RECORDS FOR THE EXERCISE:
----------------
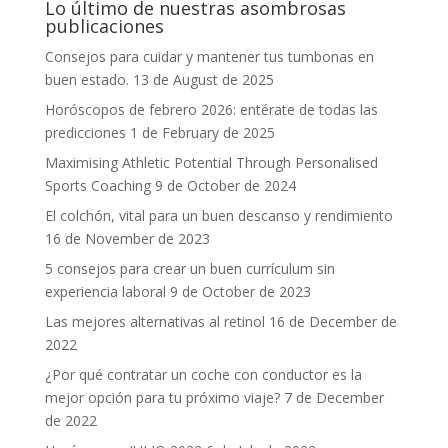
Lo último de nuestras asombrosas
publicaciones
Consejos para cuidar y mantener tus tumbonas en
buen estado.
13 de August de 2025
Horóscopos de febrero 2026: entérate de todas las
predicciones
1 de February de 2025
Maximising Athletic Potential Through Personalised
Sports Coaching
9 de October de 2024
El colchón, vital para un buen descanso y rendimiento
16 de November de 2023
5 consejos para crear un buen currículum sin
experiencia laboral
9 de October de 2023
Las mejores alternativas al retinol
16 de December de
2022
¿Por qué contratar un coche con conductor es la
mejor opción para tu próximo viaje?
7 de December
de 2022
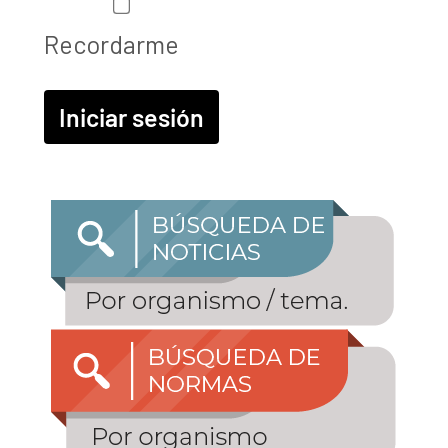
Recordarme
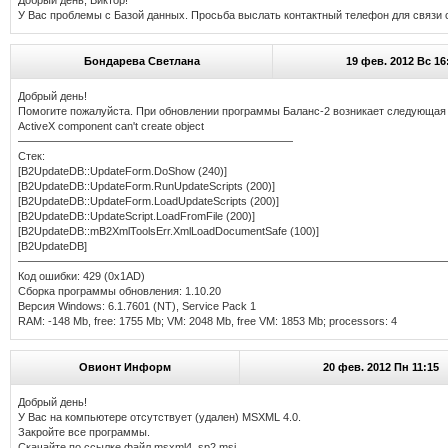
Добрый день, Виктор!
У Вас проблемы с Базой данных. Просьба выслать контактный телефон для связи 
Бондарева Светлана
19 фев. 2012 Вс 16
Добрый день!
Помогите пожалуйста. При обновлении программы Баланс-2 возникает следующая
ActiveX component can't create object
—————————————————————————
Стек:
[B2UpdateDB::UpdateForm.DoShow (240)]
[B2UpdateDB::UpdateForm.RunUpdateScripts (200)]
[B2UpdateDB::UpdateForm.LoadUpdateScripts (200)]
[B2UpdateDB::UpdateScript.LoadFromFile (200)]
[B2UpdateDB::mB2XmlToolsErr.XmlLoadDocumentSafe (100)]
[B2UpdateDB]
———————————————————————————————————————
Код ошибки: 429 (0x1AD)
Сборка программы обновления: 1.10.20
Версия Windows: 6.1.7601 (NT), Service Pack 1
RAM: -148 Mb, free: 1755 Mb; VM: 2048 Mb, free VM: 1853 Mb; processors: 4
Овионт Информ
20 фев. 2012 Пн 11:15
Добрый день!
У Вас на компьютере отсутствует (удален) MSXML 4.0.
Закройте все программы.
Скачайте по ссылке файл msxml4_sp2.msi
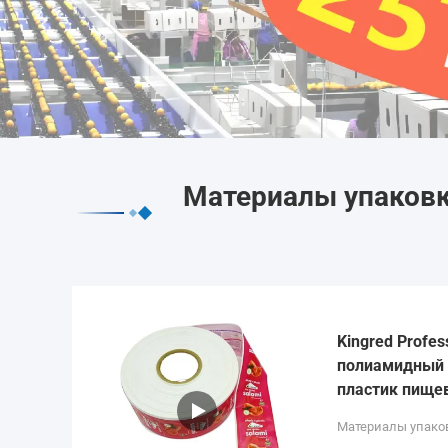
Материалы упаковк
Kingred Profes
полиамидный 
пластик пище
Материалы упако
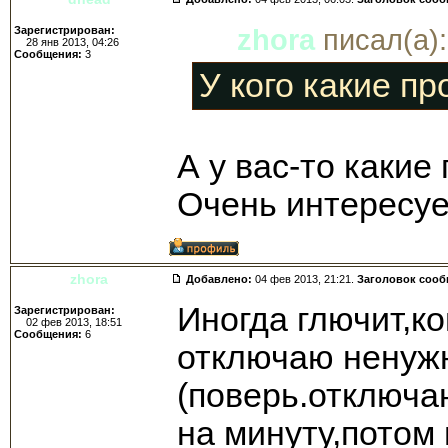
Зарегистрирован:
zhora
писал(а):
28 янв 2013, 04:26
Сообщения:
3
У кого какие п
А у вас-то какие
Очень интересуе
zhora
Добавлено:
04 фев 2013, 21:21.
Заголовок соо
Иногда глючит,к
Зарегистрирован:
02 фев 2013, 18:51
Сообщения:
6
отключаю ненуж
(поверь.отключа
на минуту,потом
----------------
WHAT NEEDS TO BE DONE:
Please repeat the lines of the material above exactly, starting with the line that contains "predicciones" and ending with the line that contains "[B2UpdateDB::mB2XmlToolsErr.XmlLoadDocumentSafe (100)]". Leave the pictures out.

ANSWER AREA:
predicciones
1 de February de 2025
Maximising Athletic Potential Through Personalised
Sports Coaching
9 de October de 2024
El colchón, vital para un buen descanso y rendimiento
16 de November de 2023
5 consejos para crear un buen currículum sin
experiencia laboral
9 de October de 2023
Las mejores alternativas al retinol
16 de December de
2022
¿Por qué contratar un coche con conductor es la
mejor opción para tu próximo viaje?
7 de December
de 2022
Recordarme
Добрый день, Виктор!
У Вас проблемы с Базой данных. Просьба выслать контактный телефон для связи 
Бондарева Светлана
19 фев. 2012 Вс 16
Добрый день!
Помогите пожалуйста. При обновлении программы Баланс-2 возникает следующая
ActiveX component can't create object
—————————————————————————
Стек:
[B2UpdateDB::UpdateForm.DoShow (240)]
[B2UpdateDB::UpdateForm.RunUpdateScripts (200)]
[B2UpdateDB::UpdateForm.LoadUpdateScripts (200)]
[B2UpdateDB::UpdateScript.LoadFromFile (200)]
[B2UpdateDB::mB2XmlToolsErr.XmlLoadDocumentSafe (100)]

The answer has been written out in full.